Hier, inderdaad, wordt het probleem weer ingeschakeld, dat ik naar aanleiding van Van Eedens boekje aanroerde. De visie van Suarès op Napoleon is noch dom, noch onbeduidend, maar het is de visie van de idealist zonder inzicht in de machtsverhoudingen; het is de visie van de man, die met de droom der veilige negentiende-eeuwse cultuur nog in zich een rechtschapen poging waagt om de Corsicaanse meteoor voor te schrijven, welke baan hij eigenlijk genomen had moeten hebben, als hij een fatsoenlijke meteoor was geweest. Daarom beklaagt Suarès zich over Napoleons minachting voorde ‘ideologen’, daarom verwijt hij hem geen begrip van ‘geestelijke grootheid’ te hebben gehad, zonder zich te realiseren, dat de ganse ‘grootheid’ van een Napoleon compleet weg zou vallen, als men hem met de maatstaf der idealisten van 1911 ging meten. Suarès zou een ideale Napoleon willen construeren, zonder zijn Corsicaanse struikrover-eigenschappen, maar hij zou daarmee meteen de eigenheid van een Napoleontische verschijning hebben ontkend en dus Napoleon onmogelijk hebben gemaakt!

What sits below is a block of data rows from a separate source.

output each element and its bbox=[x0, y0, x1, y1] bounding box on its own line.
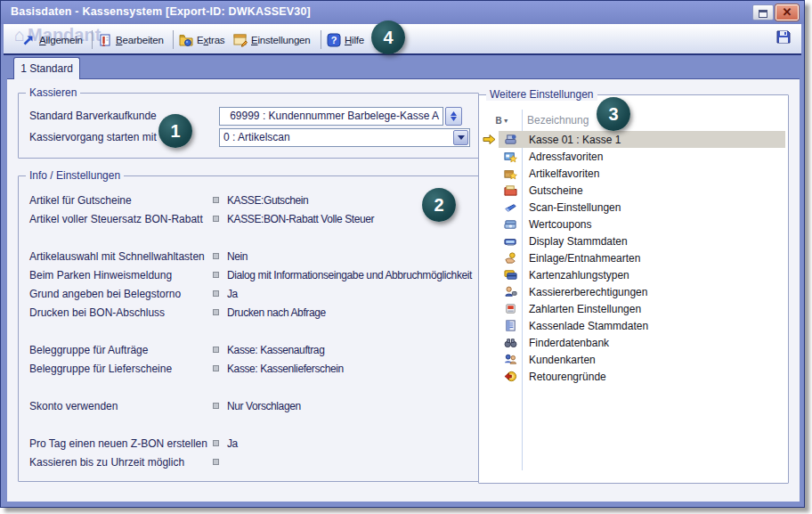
list-item-kassenlade-stammdaten[interactable]: Kassenlade Stammdaten bbox=[481, 317, 786, 334]
callout-4: 4 bbox=[371, 20, 405, 54]
settings-window-icon bbox=[233, 33, 248, 47]
bullet-icon bbox=[213, 290, 219, 297]
bullet-icon bbox=[213, 459, 219, 465]
list-item-finderdatenbank[interactable]: Finderdatenbank bbox=[481, 334, 786, 351]
info-row: Artikel voller Steuersatz BON-RabattKASS… bbox=[29, 209, 374, 228]
list-item-scan-einstellungen[interactable]: Scan-Einstellungen bbox=[481, 199, 786, 216]
spinner-down-icon bbox=[451, 117, 457, 121]
column-header-bezeichnung[interactable]: Bezeichnung bbox=[520, 114, 589, 126]
spinner-buttons[interactable] bbox=[445, 107, 462, 126]
list-item-gutscheine[interactable]: Gutscheine bbox=[481, 182, 786, 199]
folder-tools-icon bbox=[179, 33, 193, 47]
toolbar-button-allgemein[interactable]: Allgemein bbox=[21, 29, 83, 51]
minimize-icon bbox=[759, 10, 767, 18]
field-standard-barverkaufkunde: Standard Barverkaufkunde 69999 : Kundenn… bbox=[29, 106, 471, 126]
info-row: Drucken bei BON-AbschlussDrucken nach Ab… bbox=[29, 303, 326, 322]
return-reasons-icon bbox=[504, 370, 517, 383]
callout-1: 1 bbox=[158, 114, 192, 148]
group-kassieren-title: Kassieren bbox=[26, 86, 80, 99]
svg-text:?: ? bbox=[331, 35, 337, 45]
group-weitere-title: Weitere Einstellungen bbox=[486, 88, 597, 101]
binoculars-icon bbox=[504, 336, 517, 349]
group-weitere-einstellungen: Weitere Einstellungen B▼ Bezeichnung Kas… bbox=[478, 94, 789, 484]
toolbar-button-bearbeiten[interactable]: Bearbeiten bbox=[98, 29, 164, 51]
current-row-arrow-icon bbox=[483, 134, 496, 145]
toolbar-separator bbox=[321, 30, 321, 49]
window-title: Basisdaten - Kassensystem [Export-ID: DW… bbox=[11, 5, 311, 18]
bullet-icon bbox=[213, 309, 219, 315]
list-item-artikelfavoriten[interactable]: Artikelfavoriten bbox=[481, 165, 786, 182]
dropdown-arrow-button[interactable] bbox=[453, 130, 468, 145]
bullet-icon bbox=[213, 365, 219, 371]
callout-2: 2 bbox=[422, 188, 456, 222]
bullet-icon bbox=[213, 197, 219, 203]
group-info-title: Info / Einstellungen bbox=[26, 169, 124, 182]
tab-page: Kassieren Standard Barverkaufkunde 69999… bbox=[7, 78, 800, 502]
info-row: Pro Tag einen neuen Z-BON erstellenJa bbox=[29, 434, 238, 453]
info-row: Beleggruppe für LieferscheineKasse: Kass… bbox=[29, 359, 344, 378]
banknotes-icon bbox=[504, 217, 517, 231]
close-icon: ✕ bbox=[783, 5, 792, 19]
group-info-einstellungen: Info / Einstellungen Artikel für Gutsche… bbox=[18, 175, 479, 482]
field-label: Standard Barverkaufkunde bbox=[29, 110, 219, 122]
callout-3: 3 bbox=[597, 97, 630, 131]
hand-coin-icon bbox=[504, 251, 517, 265]
scanner-icon bbox=[504, 200, 517, 214]
minimize-button[interactable] bbox=[752, 4, 774, 20]
title-bar: Basisdaten - Kassensystem [Export-ID: DW… bbox=[1, 1, 804, 24]
bullet-icon bbox=[213, 272, 219, 278]
bullet-icon bbox=[213, 403, 219, 409]
list-item-kasse[interactable]: Kasse 01 : Kasse 1 bbox=[481, 131, 786, 148]
info-row: Beleggruppe für AufträgeKasse: Kassenauf… bbox=[29, 340, 324, 359]
barverkaufkunde-input[interactable]: 69999 : Kundennummer Barbelege-Kasse A bbox=[219, 107, 443, 126]
cashier-permission-icon bbox=[504, 285, 517, 298]
app-window: Basisdaten - Kassensystem [Export-ID: DW… bbox=[0, 0, 805, 508]
kassiervorgang-dropdown[interactable]: 0 : Artikelscan bbox=[219, 128, 470, 147]
edit-document-icon bbox=[98, 33, 112, 47]
save-button[interactable] bbox=[776, 29, 791, 47]
info-row: Skonto verwendenNur Vorschlagen bbox=[29, 396, 301, 415]
close-button[interactable]: ✕ bbox=[775, 4, 799, 20]
payment-settings-icon bbox=[504, 302, 517, 315]
settings-list: Kasse 01 : Kasse 1 Adressfavoriten Artik… bbox=[481, 131, 786, 385]
list-item-kassiererberechtigungen[interactable]: Kassiererberechtigungen bbox=[481, 283, 786, 300]
address-favorites-icon bbox=[504, 150, 517, 163]
list-item-kundenkarten[interactable]: Kundenkarten bbox=[481, 351, 786, 368]
customer-cards-icon bbox=[504, 353, 517, 366]
info-row: Artikelauswahl mit SchnellwahltastenNein bbox=[29, 247, 248, 265]
list-item-kartenzahlungstypen[interactable]: Kartenzahlungstypen bbox=[481, 266, 786, 283]
display-icon bbox=[504, 234, 517, 248]
cash-register-icon bbox=[504, 133, 517, 146]
bullet-icon bbox=[213, 440, 219, 446]
help-icon: ? bbox=[327, 33, 341, 47]
chevron-down-icon bbox=[458, 135, 465, 140]
toolbar-separator bbox=[92, 30, 93, 49]
sort-column-icon[interactable]: B▼ bbox=[484, 116, 520, 126]
tab-standard[interactable]: 1 Standard bbox=[13, 57, 80, 79]
save-floppy-icon bbox=[776, 29, 791, 44]
info-row: Grund angeben bei BelegstornoJa bbox=[29, 284, 238, 303]
list-item-wertcoupons[interactable]: Wertcoupons bbox=[481, 216, 786, 233]
list-header[interactable]: B▼ Bezeichnung bbox=[484, 111, 783, 129]
bullet-icon bbox=[213, 216, 219, 222]
arrow-up-right-icon bbox=[21, 33, 36, 47]
toolbar-button-extras[interactable]: Extras bbox=[179, 29, 224, 51]
cash-drawer-icon bbox=[504, 319, 517, 332]
list-item-adressfavoriten[interactable]: Adressfavoriten bbox=[481, 148, 786, 165]
info-row: Beim Parken HinweismeldungDialog mit Inf… bbox=[29, 265, 472, 284]
bullet-icon bbox=[213, 253, 219, 259]
toolbar-separator bbox=[173, 30, 174, 49]
article-favorites-icon bbox=[504, 167, 517, 180]
toolbar-button-einstellungen[interactable]: Einstellungen bbox=[233, 29, 310, 51]
list-item-einlage-entnahmearten[interactable]: Einlage/Entnahmearten bbox=[481, 249, 786, 266]
payment-cards-icon bbox=[504, 268, 517, 281]
group-kassieren: Kassieren Standard Barverkaufkunde 69999… bbox=[18, 93, 479, 159]
list-item-zahlarten-einstellungen[interactable]: Zahlarten Einstellungen bbox=[481, 300, 786, 317]
list-item-retourengruende[interactable]: Retourengründe bbox=[481, 368, 786, 385]
info-row: Kassieren bis zu Uhrzeit möglich bbox=[29, 453, 227, 471]
toolbar-button-hilfe[interactable]: ? Hilfe bbox=[327, 29, 364, 51]
voucher-folder-icon bbox=[504, 184, 517, 197]
spinner-up-icon bbox=[451, 111, 457, 116]
list-item-display-stammdaten[interactable]: Display Stammdaten bbox=[481, 233, 786, 249]
field-kassiervorgang: Kassiervorgang starten mit 0 : Artikelsc… bbox=[29, 127, 471, 147]
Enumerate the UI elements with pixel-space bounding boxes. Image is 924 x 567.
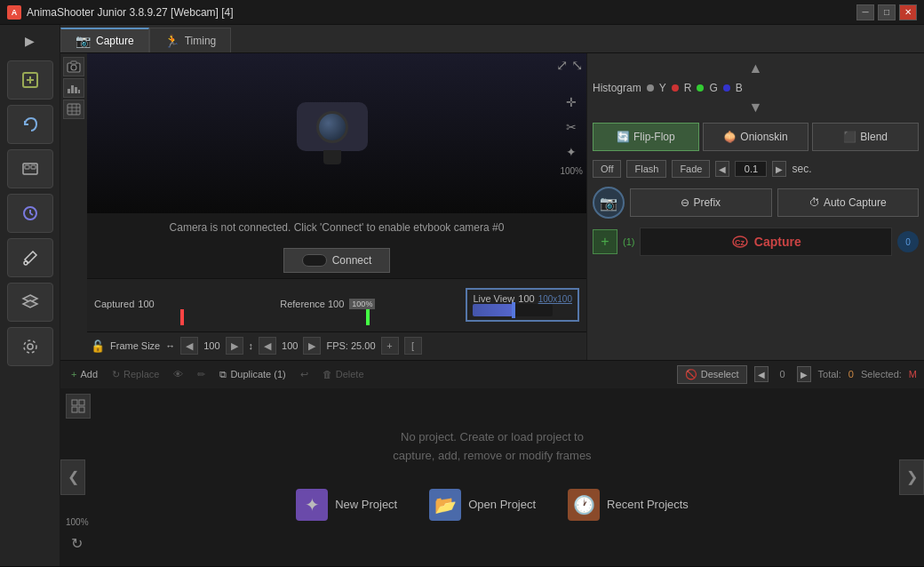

Het tragische leven van Frederik van Eeden bewijst, dat er iets heroïsch kan zijn in een idealistisch bestaan, dat gekenmerkt wordt door het ontbreken van nuchtere realiteitszin; maar het wonderlijk-rijke leven van Napoleon bewijst evengoed, dat er iets heroïsch kan zijn in een bestaan vol daden, waaraan alle idealisme vreemd is; die twee levenswijzen te gaan meten met maatstaven, die op schoolmeesterij lijken, is onzinnig. In laatste instantie is de beoordeling van Napoleon door

[p. 25]

Suarès schoolmeesterij; omdat Suarès de macht haat, wil hij de macht niet reëel zien; en hij doet in dit opzicht dus hetzelfde als Napoleon, die de Jacobijnen, de theoretici, haatte en hen daarom in het Mémorial de St.-Hélène als een soort baarlijke duivels voorstelde....

Van Eeden zegt in zijn boekje, dat het fameuze woord van Napoleon: ‘Veertig eeuwen zien van deze pyramiden op U neder’ een holle phrase was, waarvoor de soldaten getroost de dood ingingen. Hij heeft gelijk; maar hij had er aan toe moeten voegen, dat de wereldgeschiedenis vol is van zulke phrasen, en dat men ze daaruit niet kan verwijderen zonder haar beeld te verwringen.